China’s National Bureau of Statistics recently released its 2Q15 GDP growth figures on July 14. The Chinese economy grew at 7% in 2Q15, higher than analyst expectations of 6.9%. However, the growth rate is much lower than the 9.7% GDP it enjoyed in 1Q11 when coal prices peaked.
However, analysts are questioning the numbers put up by the Chinese authorities because they feel that such growth is not visible in the ground-level activity and other economic indicators. China’s industrial production, which grew by around 15% in 1Q11, grew by only 6.8% in 2Q15. China’s manufacturing Purchasing Manager’s Index (or PMI) is down to 50.2 in 2Q15 from 53.4 in 1Q11. A PMI above 50 indicates expansion while that below 50 indicates contraction.
A bigger worry for met coal producers is the state of Chinese steel industry. For years, China has been the biggest importer and consumer of metallurgical coal. However, Chinese steel industry is battling a slowdown amid a glut in the market.

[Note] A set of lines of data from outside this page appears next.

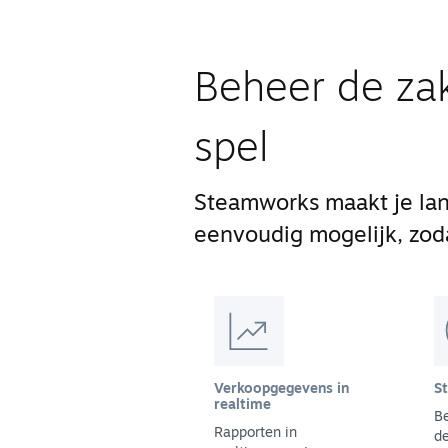
Beheer de zak
spel
Steamworks maakt je lan
eenvoudig mogelijk, zodat
Verkoopgegevens in
S
realtime
B
Rapporten in
de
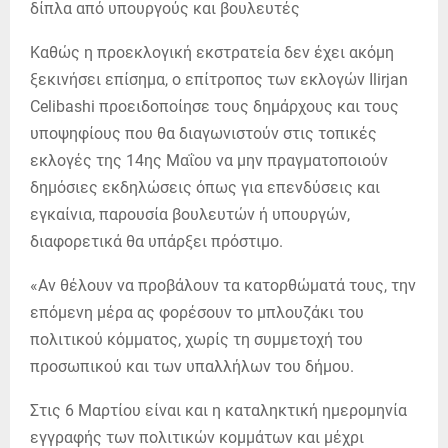
Καθώς η προεκλογική εκστρατεία δεν έχει ακόμη
ξεκινήσει επίσημα, ο επίτροπος των εκλογών Ilirjan
Celibashi προειδοποίησε τους δημάρχους και τους
υποψηφίους που θα διαγωνιστούν στις τοπικές
εκλογές της 14ης Μαΐου να μην πραγματοποιούν
δημόσιες εκδηλώσεις όπως για επενδύσεις και
εγκαίνια, παρουσία βουλευτών ή υπουργών,
διαφορετικά θα υπάρξει πρόστιμο.
«Αν θέλουν να προβάλουν τα κατορθώματά τους, την
επόμενη μέρα ας φορέσουν το μπλουζάκι του
πολιτικού κόμματος, χωρίς τη συμμετοχή του
προσωπικού και των υπαλλήλων του δήμου.
Στις 6 Μαρτίου είναι και η καταληκτική ημερομηνία
εγγραφής των πολιτικών κομμάτων και μέχρι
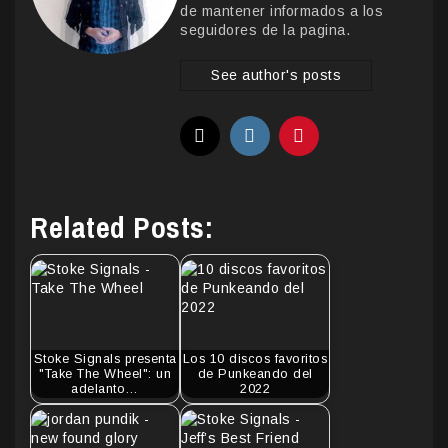
de mantener informados a los
seguidores de la pagina.
See author's posts
Related Posts:
Stoke Signals presenta
Los 10 discos favoritos
"Take The Wheel": un
de Punkeando del
adelanto…
2022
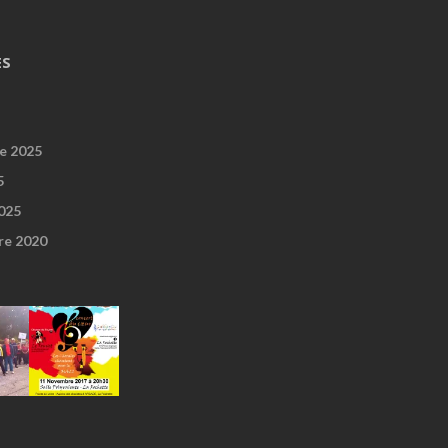
ES
e 2025
5
2025
re 2020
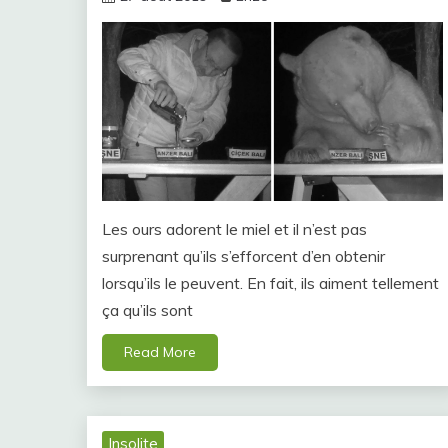
Les ours adorent le miel et il n’est pas
surprenant qu’ils s’efforcent d’en obtenir
lorsqu’ils le peuvent. En fait, ils aiment tellement
ça qu’ils sont
Read More
Insolite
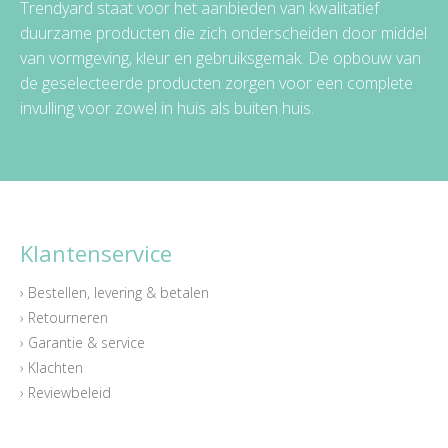
Trendyard staat voor het aanbieden van kwalitatief
duurzame producten die zich onderscheiden door middel
van vormgeving, kleur en gebruiksgemak. De opbouw van
de geselecteerde producten zorgen voor een complete
invulling voor zowel in huis als buiten huis.
Klantenservice
› Bestellen, levering & betalen
› Retourneren
› Garantie & service
› Klachten
› Reviewbeleid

China’s steel industry PMI has dropped to 37.4 in June 2015 from 60 in January 2011. China’s steel production has grown by just 1.3% in first six months of 2015 over the same period last year.
Met coal prices
As we discussed earlier, benchmark met coal prices have fallen from $330 a ton in 1Q11 to just $93 a ton in the current quarter. At this price, met coal producers (KOL) across the globe, including Alpha Natural Resources (ANR), Arch Coal (ACI), Rio Tinto (RIO), and Peabody Energy (BTU), are struggling.
The American met coal producers are having the toughest time due to locational issues and the weaker Australian dollar. A weaker Australian dollar puts Australian met coal producers at an advantage because coal exports are priced in US dollars while these producers’ costs are in Australian dollars.